# JuliaHEP 2023 Workshop -  HPC Tutorial

**When:** November 7, 2023

**Where:** Erlangen Centre for Astroparticle Physics (ECAP)

<div style="color: red"><b>TODO: What's the plan for the next hour</b></div>

## Julia on HPC Clusters (interactively)

* **JupyterHub** (if available): https://jh.pc2.uni-paderborn.de/
* **VS Code** → Remote SSH Extension
  * login node (easy)
  * compute node (tricky, sometimes impossible): [PC2 docs](https://upb-pc2.atlassian.net/wiki/spaces/PC2DOK/pages/1902225/Access+for+Applications+like+Visual+Studio+Code#Compute-nodes)
* Traditional terminal approach (SSH + e.g. vim + REPL)

## Computational Kernel: AXPY

"*A time X plus Y*"

$$ \vec{y} = a \cdot \vec{x} + \vec{y} $$

Depending on the data type / precision:

* **S**AXPY (S = single precision, i.e. `Float32`)
* **D**AXPY (D = double precision, i.e. `Float64`)

In [1]:
function axpy_serial!(y, a, x)
    #
    # TODO: Implement the (serial) AXPY kernel.
    #
    for i in eachindex(x,y)
        @inbounds y[i] = a * x[i] + y[i]
    end
    return nothing
end

axpy_serial! (generic function with 1 method)

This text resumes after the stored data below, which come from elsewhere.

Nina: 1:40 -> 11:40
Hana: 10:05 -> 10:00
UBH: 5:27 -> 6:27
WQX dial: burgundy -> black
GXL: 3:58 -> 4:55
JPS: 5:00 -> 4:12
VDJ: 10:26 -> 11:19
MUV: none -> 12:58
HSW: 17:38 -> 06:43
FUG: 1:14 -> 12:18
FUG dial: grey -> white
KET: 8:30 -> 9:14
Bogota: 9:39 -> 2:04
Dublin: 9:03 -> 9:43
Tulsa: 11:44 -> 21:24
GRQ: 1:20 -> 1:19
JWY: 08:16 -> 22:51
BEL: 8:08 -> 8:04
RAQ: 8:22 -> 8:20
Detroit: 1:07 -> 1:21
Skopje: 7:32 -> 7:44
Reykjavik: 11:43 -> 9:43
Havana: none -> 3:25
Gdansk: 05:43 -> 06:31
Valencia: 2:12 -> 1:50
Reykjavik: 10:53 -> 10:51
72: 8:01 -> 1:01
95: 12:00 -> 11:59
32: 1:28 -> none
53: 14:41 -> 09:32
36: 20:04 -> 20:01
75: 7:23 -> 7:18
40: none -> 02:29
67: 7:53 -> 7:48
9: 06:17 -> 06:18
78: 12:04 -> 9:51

Let's benchmark the performance.

In [2]:
using BenchmarkTools

const N = 2^30

a = 3.141
x = rand(N)
y = rand(N)

@btime axpy_serial!($y, $a, $x) samples=5 evals=3;

  678.868 ms (0 allocations: 0 bytes)


#### Questions
* How many **bytes** are transferred per iteration?
* How many **flops** (floating point operations) are performed per iteration?

**Bonus question:** How many **bytes** would be transferred in a non-inplace variant, i.e. `z[i] = a * x[i] + y[i]`?

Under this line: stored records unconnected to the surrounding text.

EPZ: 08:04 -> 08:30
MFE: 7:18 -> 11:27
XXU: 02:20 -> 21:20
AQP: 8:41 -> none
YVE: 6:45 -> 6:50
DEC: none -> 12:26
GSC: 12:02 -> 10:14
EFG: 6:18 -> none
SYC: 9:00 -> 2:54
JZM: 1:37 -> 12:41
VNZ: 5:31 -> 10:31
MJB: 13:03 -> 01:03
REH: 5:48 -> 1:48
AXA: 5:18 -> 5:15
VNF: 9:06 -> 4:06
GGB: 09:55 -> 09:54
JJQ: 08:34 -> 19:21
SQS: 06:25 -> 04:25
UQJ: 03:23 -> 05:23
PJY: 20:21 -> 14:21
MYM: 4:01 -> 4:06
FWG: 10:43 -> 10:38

<div style="color: red"><b>TODO: Hardware imbalance FLOPS vs MEM</b></div>

In [3]:
function generate_input_data(; N, dtype, kwargs...)
    a = dtype(3.141)
    x = rand(dtype, N)
    y = rand(dtype, N)
    return a,x,y
end

function measure_perf(f::F; N=2^30, dtype=Float64, verbose=true, kwargs...) where {F}  
    # input data
    a,x,y = generate_input_data(; N, dtype, kwargs...)

    # time measurement
    t = @belapsed $f($y, $a, $x) evals = 2 samples = 10
    
    # compute memory bandwidth and flops
    bytes = 3 * sizeof(dtype) * N # TODO: num bytes transferred in AXPY kernel (all iterations)
    flops = 2 * N # TODO: num flops performed in AXPY kernel (all iterations)
    mem_rate = bytes * 1e-9 / t # TODO: memory bandwidth in GB/s
    flop_rate = flops * 1e-9 / t # TODO: flops in GFLOP/s
    
    if verbose
        println("Dtype: $dtype")
        println("\tMemory Bandwidth (GB/s): ", round(mem_rate; digits=2))
        println("\tCompute (GFLOP/s): ", round(flop_rate; digits=2))
    end
    return mem_rate, flop_rate
end

measure_perf (generic function with 1 method)

In [4]:
measure_perf(axpy_serial!);

Dtype: Float64
	Memory Bandwidth (GB/s): 39.26
	Compute (GFLOP/s): 3.27


## Node-Level Parallelisation (Multithreading)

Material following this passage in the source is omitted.